The Fix (Amos Decker series)
“Those readers thinking they can outguess the author will find their abilities tested . . . ”
On an early morning in Washington, DC, a horrific scene is played out directly in front of what should have been one of the safest places on earth. Across the street from the J. Edgar Hoover Building, a man shoots a woman, then kills himself.
As far as the authorities can tell, the two were strangers. It seems a random murder followed by suicide and eventually the case would’ve been closed as such, except for two very important points:
The man had several classified government contracts, and Amos Decker witnessed the deaths.
Left with synesthesia after a traumatic head injury during his days as an NFL player, Decker also is stricken with perfect recall. He considers neither anything but a curse, for the two afflictions not only changed his personality but also his outlook on life, even as they make him the ultimate investigative agent. Called the “man who can’t forget,” Decker goes through life remembering everything, and at the top of the list are the murders of his wife and daughter two years before, continuing to haunt him every day of his life.
It’s because he can’t forget that Decker comes to believe Walter Dabney didn’t simply choose Anne Berkshire, a complete stranger, as his partner in death. There has to be something more. At this point, he simply isn’t certain what that something is.
Meeting Dabney’s widow and his daughters doesn’t help. They, as well as his co-workers, say everyone liked Walter. He was a good guy, an American success story. To the cynic, that means the dead man undoubtedly had enemies. The problem is Walter Dabney was a good guy, and there’s nothing to prove otherwise . . . until Harper Brown enters the scene.
The agent of the Defense Intelligence Agency orders Decker to back off and leave the investigation to her agency—which makes him more determined to continue. A couple of attempts on his life go a long way to persuading Harper to join forces instead of shouldering him aside.
Soon Brown, Decker, and his team are mired in contradictions and more confusion about Walter Dabney and his relationship with Berkshire, a substitute teacher who lived in a million dollar condo, drove a luxury car, and doesn’t seem to have existed prior to ten years ago.

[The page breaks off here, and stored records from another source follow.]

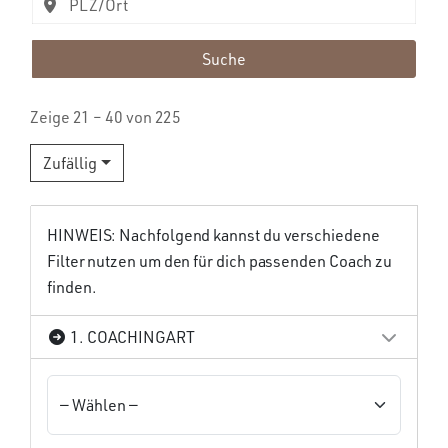
Suche
Zeige 21 – 40 von 225
Zufällig
HINWEIS: Nachfolgend kannst du verschiedene
Filter nutzen um den für dich passenden Coach zu
finden.
1. COACHINGART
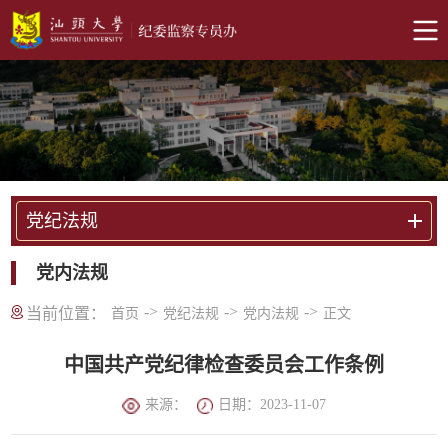
党纪法规
党内法规
->
->
->
当前位置：
首页
党纪法规
党内法规
正文
中国共产党纪律检查委员会工作条例
来源：
日期：2023-11-07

All Decker has is his infallible memory, replaying the scene before the FBI building again and again, like a slide show viewing each picture, seeking that one detail giving him the answer overlaid as they are with the memory of his own loss. He sympathizes with Dabney’s family even as he considers them suspects, however far-fetched that may be.

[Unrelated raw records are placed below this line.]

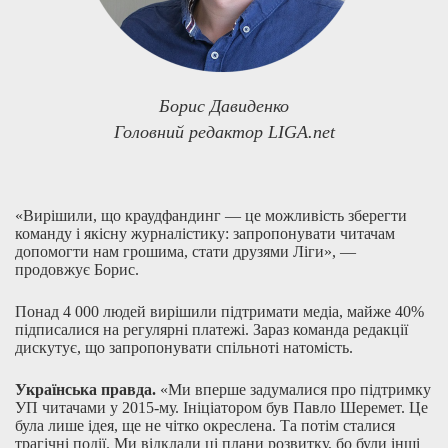
Борис Давиденко
Головний редактор LIGA.net
«Вирішили, що краудфандинг — це можливість зберегти
команду і якісну журналістику: запропонувати читачам
допомогти нам грошима, стати друзями Ліги», —
продовжує Борис.
Понад 4 000 людей вирішили підтримати медіа, майже 40%
підписалися на регулярні платежі. Зараз команда редакції
дискутує, що запропонувати спільноті натомість.
Українська правда.
«Ми вперше задумалися про підтримку
УП читачами у 2015-му. Ініціатором був Павло Шеремет. Це
була лише ідея, ще не чітко окреслена. Та потім сталися
трагічні події. Ми відклали ці плани розвитку, бо були інші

“He could imagine the passage of time. He could imagine the lessening of grief, of loss. But he could not imagine that lessening happening to him. All he had to do was reach back into his perfect memory and there it would all be, the discovery of the bodies, in their full hellish glory, with not a single impression or observation subtracted from the evaluation or diminished by the passage of time.”
All Decker has as a clue is a statement made by both the victim and her killer to different people: That one can know someone a long, long time and suddenly discover he doesn’t know him at all.

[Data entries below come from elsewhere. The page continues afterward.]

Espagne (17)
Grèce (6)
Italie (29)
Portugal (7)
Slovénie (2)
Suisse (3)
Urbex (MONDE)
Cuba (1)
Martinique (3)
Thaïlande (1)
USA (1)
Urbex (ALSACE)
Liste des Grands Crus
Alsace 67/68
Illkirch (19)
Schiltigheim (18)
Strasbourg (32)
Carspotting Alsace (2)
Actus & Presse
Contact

He’s certain if he can discover the identity of the persons they spoke of, he’ll find the catalyst for the crime.
His discovery of why Walter Dabney killed Anne Berkshire and then chose to take his own life is a shocking revelation of the act of a loving husband, father, and a thoroughly honorable man.
In a convolution of twists and turns, with the reason for the tragedy always remaining just out of reach, David Baldacci has written another thoroughly entertaining entry in this thriller series. Engaging characters and the use of the protagonist’s affliction create an imaginative if sympathetic effect. The end will come as a surprise. Those readers thinking they can outguess the author will find their abilities tested as they follow Amos Decker to the surprising conclusion of The Fix.